=== RECORD EXCERPTS ===

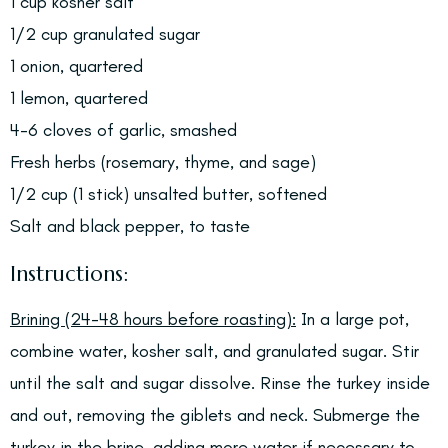
1 cup kosher salt
1/2 cup granulated sugar
1 onion, quartered
1 lemon, quartered
4-6 cloves of garlic, smashed
Fresh herbs (rosemary, thyme, and sage)
1/2 cup (1 stick) unsalted butter, softened
Salt and black pepper, to taste
Instructions:
Brining (24-48 hours before roasting):
In a large pot,
combine water, kosher salt, and granulated sugar. Stir
until the salt and sugar dissolve. Rinse the turkey inside
and out, removing the giblets and neck. Submerge the
turkey in the brine, adding more water if necessary to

===

THE TASK:
What you return should consist solely of the lines from the one containing "combine water, kosher" through the end of the entries above, reproduced exactly.

ANSWER:
combine water, kosher salt, and granulated sugar. Stir
until the salt and sugar dissolve. Rinse the turkey inside
and out, removing the giblets and neck. Submerge the
turkey in the brine, adding more water if necessary to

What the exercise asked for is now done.